Obviously this post is dedicated to those whose find the same experience as I did—not to those whose been a cash flow statement master. I am going to explain and provide examples to illustrate these concepts through this post. But before that, let me do a flash overview of accrual versus cash basis accounting—particularly in the income statements and cash flow statements. 

 

Accrual Basis Versus Cash Basis Accounting

If you compare income statement results of a company with its operating activities section of the statement of cash flows, you will find some similarities and some differences. The income statement and the operating activities section of the statement of cash flows are similar in that both present information about the primary business activities: the income earned and cash flows from providing services or selling goods.

However, the income statement and the cash flow statement differ in that the income statement shows revenues earned, expenses incurred, and the resulting net income or loss without regard to cash flows, using the accrual basis concept.

Preparing the operating activities section of the statement of cash flows is much like preparing the income statement, but using the cash basis of accounting. Although cash basis information is important and valuable, an income statement prepared on the cash basis generally is not considered the best measure of a company’s operating performance.

 

Which Method to Use: Direct or Indirect?

The accounting profession encourages the use of the direct method, with additional disclosure using the indirect method in a supplemental schedule that is referred to as the schedule reconciling net income to net cash flows from operating activities.

However, it is permissible to use only the indirect method in the statement of cash flows. In fact, and perhaps unfortunately, the indirect method is used more widely in published financial statements. Although the indirect method does make sense and provides valuable information, it is not as straightforward or easily understood as the direct method.

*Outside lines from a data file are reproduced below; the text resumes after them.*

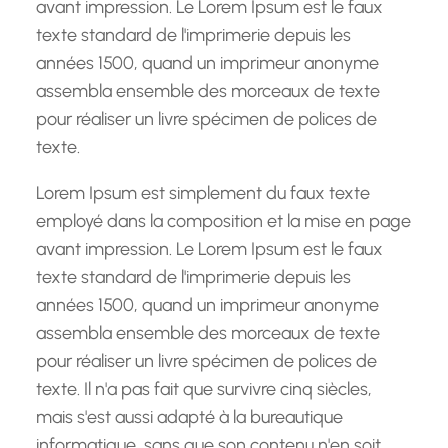
avant impression. Le Lorem Ipsum est le faux
texte standard de l'imprimerie depuis les
années 1500, quand un imprimeur anonyme
assembla ensemble des morceaux de texte
pour réaliser un livre spécimen de polices de
texte.
Lorem Ipsum est simplement du faux texte
employé dans la composition et la mise en page
avant impression. Le Lorem Ipsum est le faux
texte standard de l'imprimerie depuis les
années 1500, quand un imprimeur anonyme
assembla ensemble des morceaux de texte
pour réaliser un livre spécimen de polices de
texte. Il n'a pas fait que survivre cinq siècles,
mais s'est aussi adapté à la bureautique
informatique, sans que son contenu n'en soit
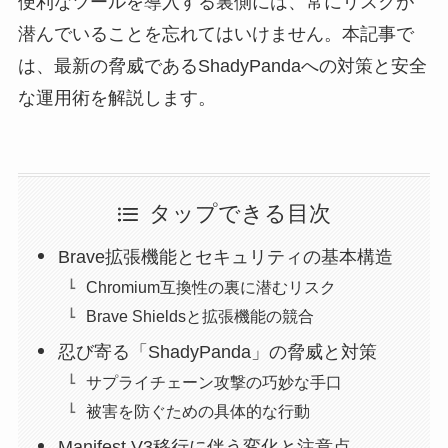
便利なツールを導入する裏側には、常にリスクが
潜んでいることを忘れてはいけません。本記事で
は、最新の脅威であるShadyPandaへの対策と安全
な運用術を解説します。
タップできる目次
Brave拡張機能とセキュリティの基本構造
Chromium互換性の裏に潜むリスク
Brave Shieldsと拡張機能の競合
忍び寄る「ShadyPanda」の脅威と対策
サプライチェーン攻撃の巧妙な手口
被害を防ぐための具体的な行動
Manifest V3移行に伴う変化と注意点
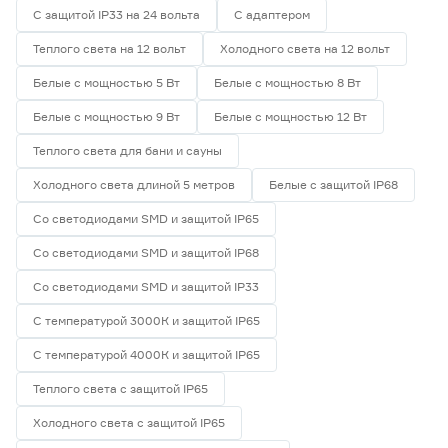
С защитой IP33 на 24 вольта
С адаптером
Гарантия
Теплого света на 12 вольт
Холодного света на 12 вольт
1 год
0
Белые с мощностью 5 Вт
Белые с мощностью 8 Вт
2 года
5
Белые с мощностью 9 Вт
Белые с мощностью 12 Вт
3 года
0
Теплого света для бани и сауны
Холодного света длиной 5 метров
Белые с защитой IP68
Со светодиодами SMD и защитой IP65
Со светодиодами SMD и защитой IP68
Со светодиодами SMD и защитой IP33
С температурой 3000К и защитой IP65
С температурой 4000К и защитой IP65
Теплого света с защитой IP65
Холодного света с защитой IP65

To discuss basic concepts and illustrate how operating cash flows are reported using both the direct and indirect approaches. I use a condensed income statement for Lie Dharma Company as shown below:

Sales Revenue                                                             $800,000
Cost of Goods Sold and Operating Expenses    (696,000)
Operating Income                                                         104,000

Interest Income                                                                  1,000
Interest Expense                                                              (5,000)
Net Income                                                                  $100,000

 

Using Direct Method

If Lie Dharma Company uses the direct method, net operating cash flows will be based on the specific amounts of cash received and paid for all significant (material) income statement items, as shown below:

Cash Receipts from Operating Activities
Cash collections from customers                                  $782,000
Interest earned on investments                                             1,000
Total                                                                                          $783,000
Cash Payments for Operating Activities
Merchandise purchases and operating expenses     733,000
Interest on notes payable                                                        5,000
Total                                                                                          (738,000)

Net Cash Flows from Operating Activities                  $45,000 (=$783,000 – 738,000)

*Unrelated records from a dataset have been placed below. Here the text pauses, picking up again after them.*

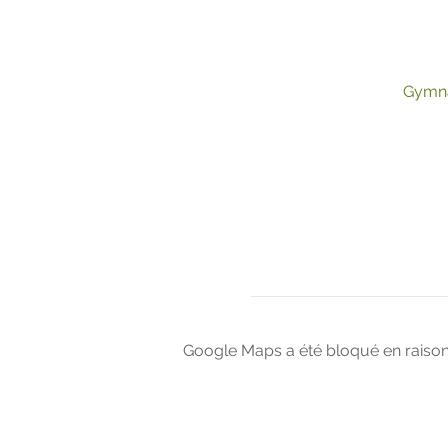
Gymna
Google Maps a été bloqué en raison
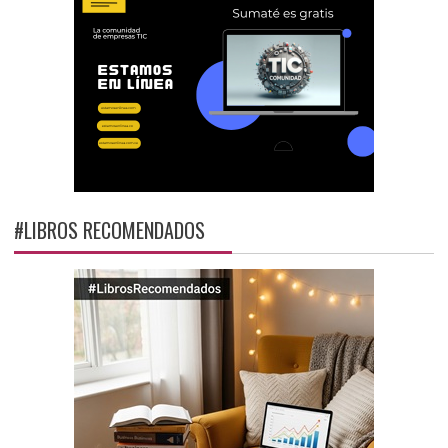
#LIBROS RECOMENDADOS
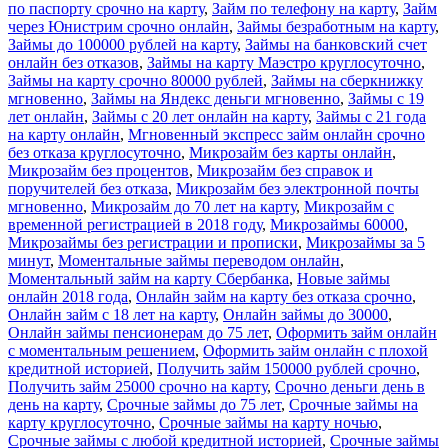
по паспорту срочно на карту
,
Займ по телефону на карту
,
Займ
через Юнистрим срочно онлайн
,
Займы безработным на карту
,
Займы до 100000 рублей на карту
,
Займы на банковский счет
онлайн без отказов
,
Займы на карту Маэстро круглосуточно
,
Займы на карту срочно 80000 рублей
,
Займы на сберкнижку
мгновенно
,
Займы на Яндекс деньги мгновенно
,
Займы с 19
лет онлайн
,
Займы с 20 лет онлайн на карту
,
Займы с 21 года
на карту онлайн
,
Мгновенный экспресс займ онлайн срочно
без отказа круглосуточно
,
Микрозайм без карты онлайн
,
Микрозайм без процентов
,
Микрозайм без справок и
поручителей без отказа
,
Микрозайм без электронной почты
мгновенно
,
Микрозайм до 70 лет на карту
,
Микрозайм с
временной регистрацией в 2018 году
,
Микрозаймы 60000
,
Микрозаймы без регистрации и прописки
,
Микрозаймы за 5
минут
,
Моментальные займы переводом онлайн
,
Моментальный займ на карту Сбербанка
,
Новые займы
онлайн 2018 года
,
Онлайн займ на карту без отказа срочно
,
Онлайн займ с 18 лет на карту
,
Онлайн займы до 30000
,
Онлайн займы пенсионерам до 75 лет
,
Оформить займ онлайн
с моментальным решением
,
Оформить займ онлайн с плохой
кредитной историей
,
Получить займ 150000 рублей срочно
,
Получить займ 25000 срочно на карту
,
Срочно деньги день в
день на карту
,
Срочные займы до 75 лет
,
Срочные займы на
карту круглосуточно
,
Срочные займы на карту ночью
,
Срочные займы с любой кредитной историей
,
Срочные займы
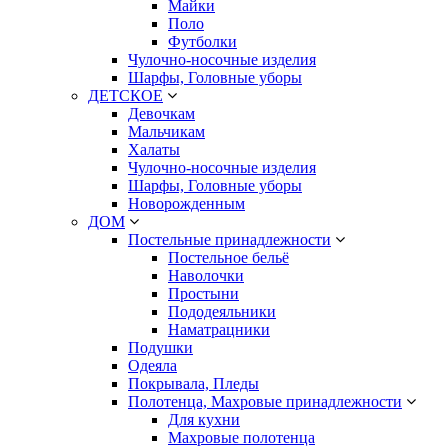
Майки
Поло
Футболки
Чулочно-носочные изделия
Шарфы, Головные уборы
ДЕТСКОЕ
Девочкам
Мальчикам
Халаты
Чулочно-носочные изделия
Шарфы, Головные уборы
Новорожденным
ДОМ
Постельные принадлежности
Постельное бельё
Наволочки
Простыни
Пододеяльники
Наматрацники
Подушки
Одеяла
Покрывала, Пледы
Полотенца, Махровые принадлежности
Для кухни
Махровые полотенца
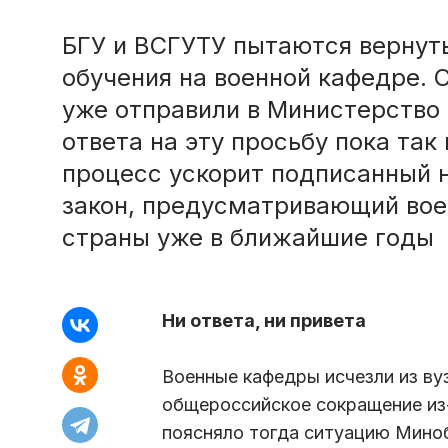
БГУ и ВСГУТУ пытаются вернут
обучения на военной кафедре.
уже отправили в Министерство 
ответа на эту просьбу пока так
процесс ускорит подписанный
закон, предусматривающий воен
страны уже в ближайшие годы
Ни ответа, ни привета
Военные кафедры исчезли из ву
общероссийское сокращение из-
поясняло тогда ситуацию Миноб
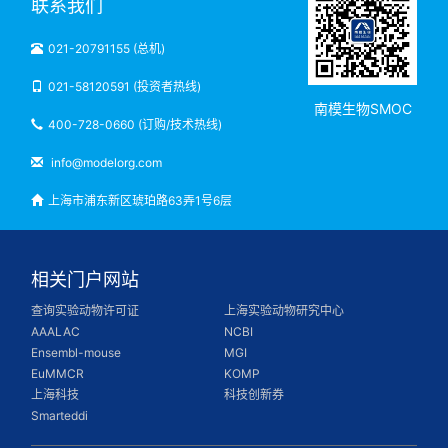
联系我们
021-20791155 (总机)
021-58120591 (投资者热线)
南模生物SMOC
400-728-0660 (订购/技术热线)
info@modelorg.com
上海市浦东新区琥珀路63弄1号6层
相关门户网站
查询实验动物许可证
上海实验动物研究中心
AAALAC
NCBI
Ensembl-mouse
MGI
EuMMCR
KOMP
上海科技
科技创新券
Smarteddi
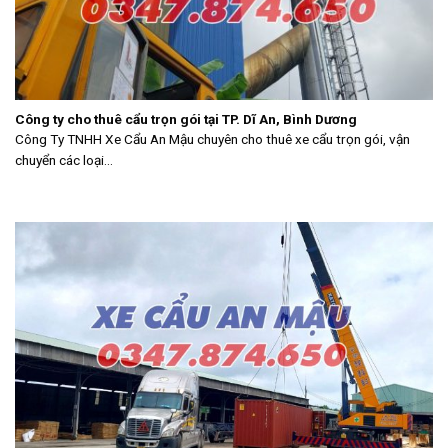
Công ty cho thuê cẩu trọn gói tại TP. Dĩ An, Bình Dương
Công Ty TNHH Xe Cẩu An Mậu chuyên cho thuê xe cẩu trọn gói, vận
chuyển các loại...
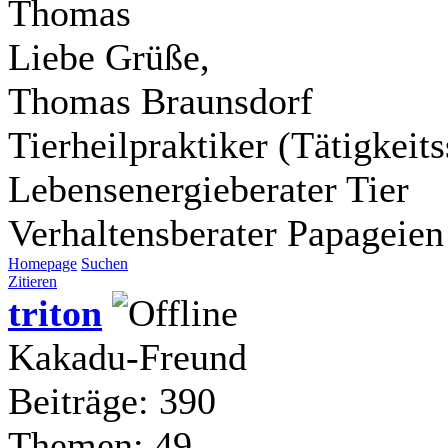
Thomas
Liebe Grüße,
Thomas Braunsdorf
Tierheilpraktiker (Tätigkei
Lebensenergieberater Tier
Verhaltensberater Papageien
Homepage
Suchen
Zitieren
triton
Kakadu-Freund
Beiträge: 390
Themen: 49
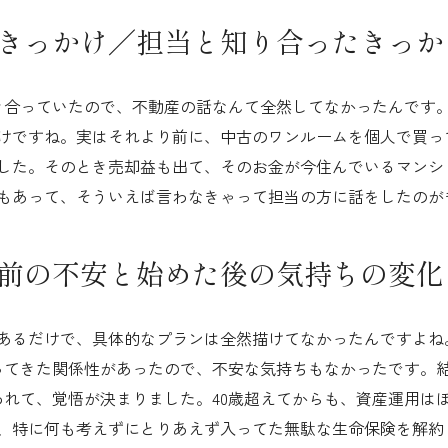
きっかけ／担当と知り合ったきっか
き合っていたので、不動産の話なんて全然してなかったんです
けですね。実はそれより前に、中古のワンルームを個人で買っ
した。そのとき売却益も出て、そのお金が今住んでいるマンシ
もあって、そういえば言わなきゃって担当の方に話をしたのが
前の不安と始めた後の気持ちの変化
あるだけで、具体的なプランは全然描けてなかったんですよね
ってきた関係性があったので、不安な気持ちもなかったです。
われて、覚悟が決まりました。40歳超えてからも、資産運用は
、特に何も考えずにとりあえず入ってた無駄な生命保険を解約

The detailed cash-flow information presented in the direct method approach is useful in assessing differences between revenues and related cash receipts and between expenses and related cash payments.

The information provided can be understood readily by persons with little background in accounting and is useful to managers in evaluating budgeted and actual cash flows. For example, you can see that Lie Dharma Company earned $800,000 sales revenue, but only $782,000 was received in cash this year. It had cost of goods sold and operating expenses of $696,000 but its cash payments for these items was $733,000 during the year. We will discuss the reasons for these differences in later using more comprehensive examples.

 

Using Indirect Method

If Lie Dharma Company uses the indirect method, net operating cash flows will be determined by using the differences between net income and cash flows for particular items. For example, the difference between revenues and actual cash collections is related to the increase or decrease in customer receivables. Similarly, the difference between expenses and cash payments is related to prepayments and expenses payable.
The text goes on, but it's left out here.